# DESCRIPTION OF THE TASK
Give again, word for word, each line below starting at the one that contains "Sie einen Brief" and ending at the one that contains "abgeschlossen sind.".
── MATERIAL TO PROCESS
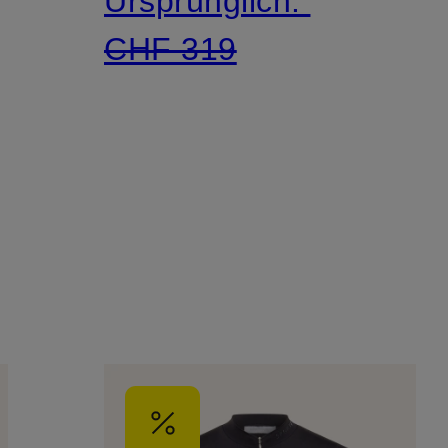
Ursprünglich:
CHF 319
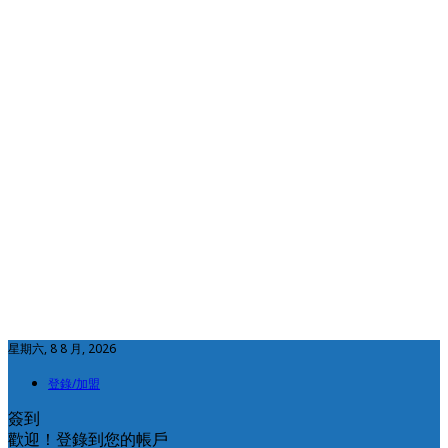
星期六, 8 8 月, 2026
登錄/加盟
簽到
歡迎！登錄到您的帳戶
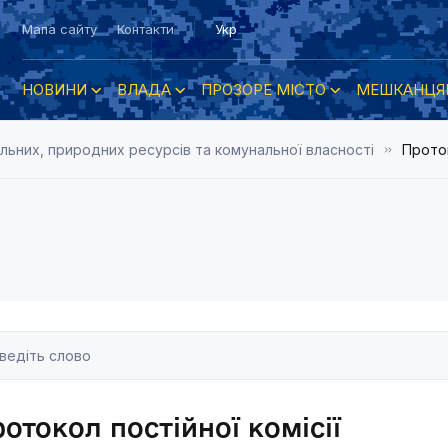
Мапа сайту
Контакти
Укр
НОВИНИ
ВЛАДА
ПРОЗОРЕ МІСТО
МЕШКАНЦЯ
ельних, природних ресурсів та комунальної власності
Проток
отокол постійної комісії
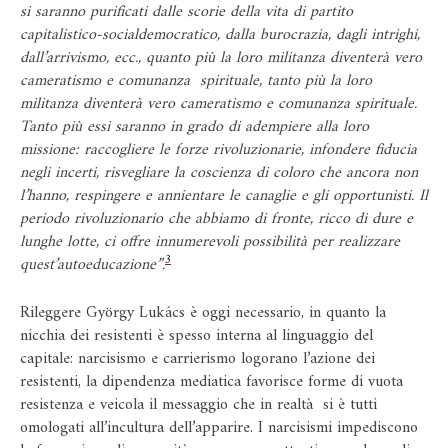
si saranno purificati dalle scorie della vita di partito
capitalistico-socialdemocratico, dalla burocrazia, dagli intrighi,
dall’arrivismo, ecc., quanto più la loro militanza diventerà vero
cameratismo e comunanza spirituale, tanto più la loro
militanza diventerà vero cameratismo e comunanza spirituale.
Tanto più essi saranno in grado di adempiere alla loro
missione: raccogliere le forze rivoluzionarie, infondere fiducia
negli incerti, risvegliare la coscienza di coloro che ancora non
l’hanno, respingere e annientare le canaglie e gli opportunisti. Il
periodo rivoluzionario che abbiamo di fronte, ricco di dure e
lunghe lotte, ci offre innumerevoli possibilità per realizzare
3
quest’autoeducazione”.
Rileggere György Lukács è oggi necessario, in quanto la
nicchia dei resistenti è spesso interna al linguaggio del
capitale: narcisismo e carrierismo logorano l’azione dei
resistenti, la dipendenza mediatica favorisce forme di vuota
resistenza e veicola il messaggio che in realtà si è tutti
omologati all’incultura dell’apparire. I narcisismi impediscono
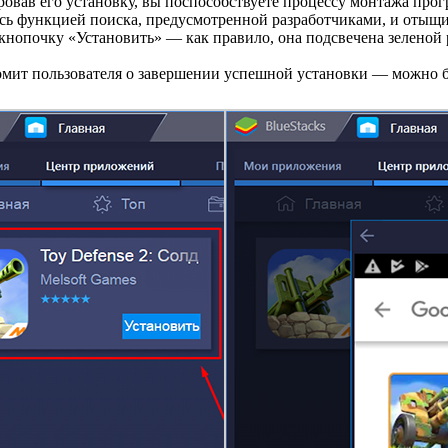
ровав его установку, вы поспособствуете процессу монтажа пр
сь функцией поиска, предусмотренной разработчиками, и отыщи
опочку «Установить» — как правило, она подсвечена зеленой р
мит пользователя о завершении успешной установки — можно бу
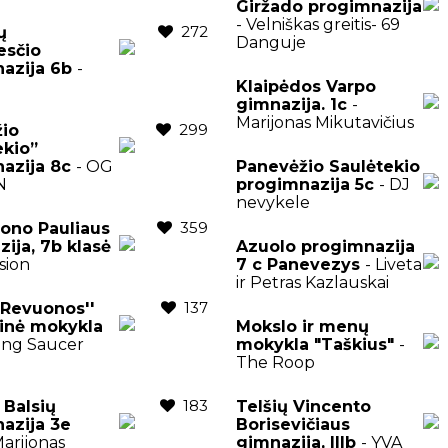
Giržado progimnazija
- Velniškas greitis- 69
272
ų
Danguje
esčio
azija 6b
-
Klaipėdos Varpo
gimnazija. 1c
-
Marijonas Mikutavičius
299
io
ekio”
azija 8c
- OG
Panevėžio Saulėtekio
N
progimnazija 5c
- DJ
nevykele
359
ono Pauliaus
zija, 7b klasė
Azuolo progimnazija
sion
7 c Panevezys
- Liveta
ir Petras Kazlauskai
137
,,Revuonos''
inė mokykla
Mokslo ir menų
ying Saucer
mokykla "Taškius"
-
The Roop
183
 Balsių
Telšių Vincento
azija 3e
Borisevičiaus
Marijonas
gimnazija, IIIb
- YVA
────
── MATERIAL TO PROCESS
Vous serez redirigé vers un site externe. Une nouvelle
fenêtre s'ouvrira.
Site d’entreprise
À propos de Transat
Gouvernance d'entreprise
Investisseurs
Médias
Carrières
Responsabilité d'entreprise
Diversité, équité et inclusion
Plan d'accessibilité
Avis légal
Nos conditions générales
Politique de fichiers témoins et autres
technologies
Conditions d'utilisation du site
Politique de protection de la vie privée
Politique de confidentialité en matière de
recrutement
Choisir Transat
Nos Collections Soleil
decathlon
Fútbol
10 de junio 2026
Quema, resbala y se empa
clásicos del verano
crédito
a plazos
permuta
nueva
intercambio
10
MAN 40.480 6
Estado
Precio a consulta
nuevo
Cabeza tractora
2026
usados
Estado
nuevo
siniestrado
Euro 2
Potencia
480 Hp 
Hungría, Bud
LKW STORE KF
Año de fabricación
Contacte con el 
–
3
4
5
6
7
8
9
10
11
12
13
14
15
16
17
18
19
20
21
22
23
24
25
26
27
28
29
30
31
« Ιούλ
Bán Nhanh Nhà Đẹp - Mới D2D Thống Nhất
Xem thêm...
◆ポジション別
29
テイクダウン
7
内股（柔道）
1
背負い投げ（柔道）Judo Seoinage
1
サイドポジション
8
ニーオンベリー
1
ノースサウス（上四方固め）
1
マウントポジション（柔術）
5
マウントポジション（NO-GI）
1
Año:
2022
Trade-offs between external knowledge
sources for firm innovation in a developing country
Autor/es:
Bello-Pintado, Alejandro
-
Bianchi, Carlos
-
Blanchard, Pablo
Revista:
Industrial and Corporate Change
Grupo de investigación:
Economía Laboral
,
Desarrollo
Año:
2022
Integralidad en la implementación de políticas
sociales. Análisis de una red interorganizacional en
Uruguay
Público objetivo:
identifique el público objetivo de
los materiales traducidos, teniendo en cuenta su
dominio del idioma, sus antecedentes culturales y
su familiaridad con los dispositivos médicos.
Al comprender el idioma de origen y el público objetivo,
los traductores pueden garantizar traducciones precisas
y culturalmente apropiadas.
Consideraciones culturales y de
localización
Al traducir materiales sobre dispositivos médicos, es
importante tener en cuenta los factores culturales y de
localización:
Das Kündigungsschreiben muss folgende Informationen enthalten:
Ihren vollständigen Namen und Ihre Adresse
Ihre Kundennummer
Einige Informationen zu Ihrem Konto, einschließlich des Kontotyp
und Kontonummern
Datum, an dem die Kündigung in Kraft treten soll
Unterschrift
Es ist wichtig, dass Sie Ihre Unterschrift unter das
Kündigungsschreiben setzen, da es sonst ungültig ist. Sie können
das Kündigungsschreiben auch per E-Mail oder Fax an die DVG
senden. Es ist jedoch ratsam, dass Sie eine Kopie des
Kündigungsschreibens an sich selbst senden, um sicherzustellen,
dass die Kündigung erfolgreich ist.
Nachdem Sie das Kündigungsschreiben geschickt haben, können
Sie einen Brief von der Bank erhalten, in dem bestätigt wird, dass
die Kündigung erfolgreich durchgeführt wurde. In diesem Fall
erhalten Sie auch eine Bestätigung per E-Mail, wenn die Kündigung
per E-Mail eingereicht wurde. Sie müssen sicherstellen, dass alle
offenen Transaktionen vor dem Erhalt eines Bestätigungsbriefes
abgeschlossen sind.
────
── MATERIAL TO PROCESS
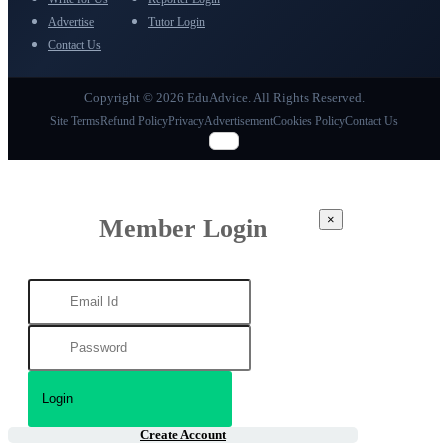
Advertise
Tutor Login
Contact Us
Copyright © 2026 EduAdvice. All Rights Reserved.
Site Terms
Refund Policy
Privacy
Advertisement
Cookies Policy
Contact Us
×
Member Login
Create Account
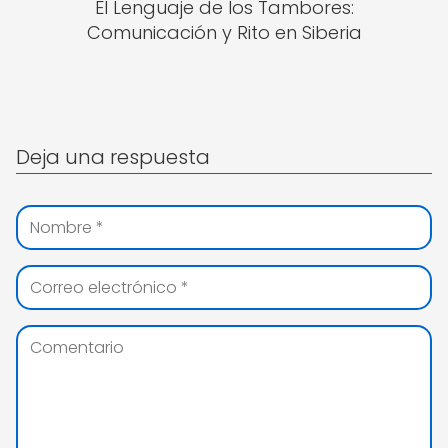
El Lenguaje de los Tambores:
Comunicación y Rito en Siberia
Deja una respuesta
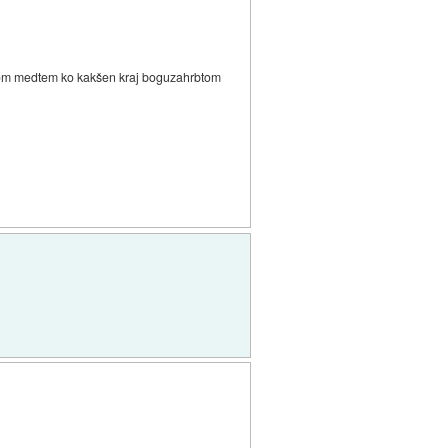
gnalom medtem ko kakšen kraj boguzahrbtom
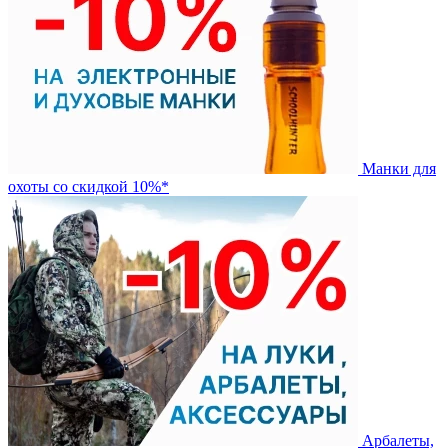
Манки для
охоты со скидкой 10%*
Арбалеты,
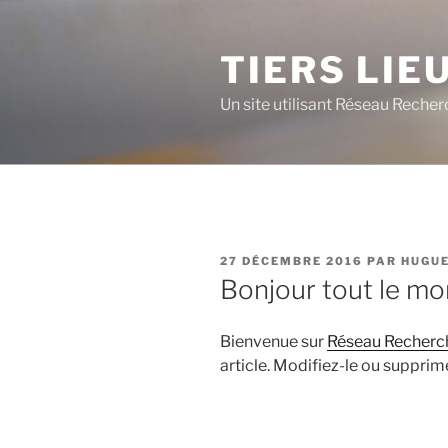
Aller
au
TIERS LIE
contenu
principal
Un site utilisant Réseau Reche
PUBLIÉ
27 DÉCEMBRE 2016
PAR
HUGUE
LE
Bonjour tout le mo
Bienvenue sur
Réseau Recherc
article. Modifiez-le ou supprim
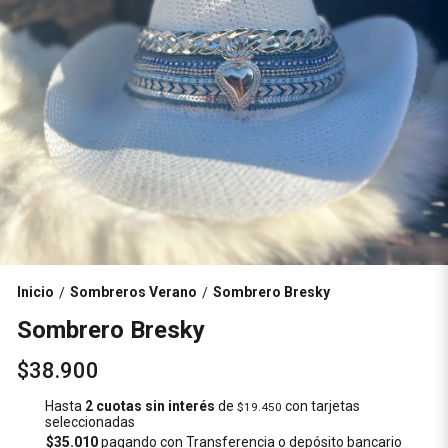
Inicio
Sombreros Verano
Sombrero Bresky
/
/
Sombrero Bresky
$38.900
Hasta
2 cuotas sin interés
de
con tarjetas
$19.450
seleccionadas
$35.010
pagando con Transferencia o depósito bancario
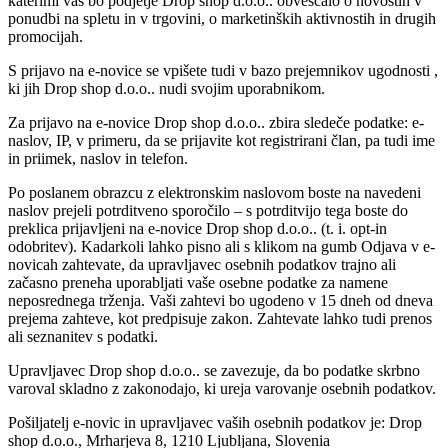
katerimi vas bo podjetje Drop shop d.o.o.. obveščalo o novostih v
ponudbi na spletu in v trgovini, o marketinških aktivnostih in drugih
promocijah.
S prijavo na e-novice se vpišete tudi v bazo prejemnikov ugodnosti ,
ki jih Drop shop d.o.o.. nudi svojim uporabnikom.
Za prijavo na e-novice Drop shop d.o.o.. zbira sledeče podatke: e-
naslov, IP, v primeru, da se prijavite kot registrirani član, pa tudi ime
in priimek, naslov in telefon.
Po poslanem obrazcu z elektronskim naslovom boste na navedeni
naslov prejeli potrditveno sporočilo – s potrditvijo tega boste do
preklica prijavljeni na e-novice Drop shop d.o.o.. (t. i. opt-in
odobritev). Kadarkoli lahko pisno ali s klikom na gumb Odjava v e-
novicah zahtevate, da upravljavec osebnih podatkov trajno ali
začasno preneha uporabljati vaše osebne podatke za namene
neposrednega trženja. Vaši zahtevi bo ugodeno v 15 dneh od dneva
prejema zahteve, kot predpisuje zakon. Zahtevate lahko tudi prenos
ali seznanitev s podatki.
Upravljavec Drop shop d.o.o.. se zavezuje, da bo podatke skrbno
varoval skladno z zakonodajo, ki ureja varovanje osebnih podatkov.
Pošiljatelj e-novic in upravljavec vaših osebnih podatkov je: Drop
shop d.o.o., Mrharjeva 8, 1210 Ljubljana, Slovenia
────
# RESPONSE AREA
Sie einen Brief von der Bank erhalten, in dem bestätigt wird, dass
die Kündigung erfolgreich durchgeführt wurde. In diesem Fall
erhalten Sie auch eine Bestätigung per E-Mail, wenn die Kündigung
per E-Mail eingereicht wurde. Sie müssen sicherstellen, dass alle
offenen Transaktionen vor dem Erhalt eines Bestätigungsbriefes
abgeschlossen sind.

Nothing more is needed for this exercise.